- ABOUT THIS TASK
Each entry is to be given again exactly; drop the images.

- DATA FOR ANALYSIS
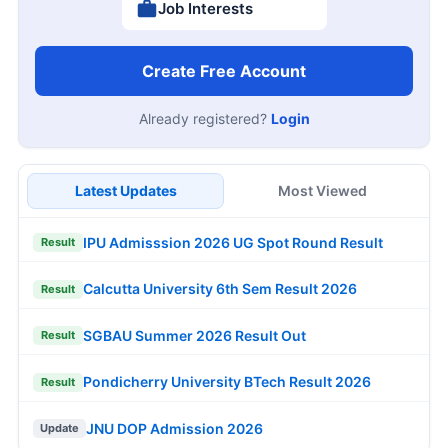
Job Interests
Create Free Account
Already registered?
Login
Latest Updates
Most Viewed
IPU Admisssion 2026 UG Spot Round Result
Result
Calcutta University 6th Sem Result 2026
Result
SGBAU Summer 2026 Result Out
Result
Pondicherry University BTech Result 2026
Result
JNU DOP Admission 2026
Update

- RESPONSE BELOW
Job Interests
Create Free Account
Already registered?
Login
Latest Updates
Most Viewed
IPU Admisssion 2026 UG Spot Round Result
Result
Calcutta University 6th Sem Result 2026
Result
SGBAU Summer 2026 Result Out
Result
Pondicherry University BTech Result 2026
Result
JNU DOP Admission 2026
Update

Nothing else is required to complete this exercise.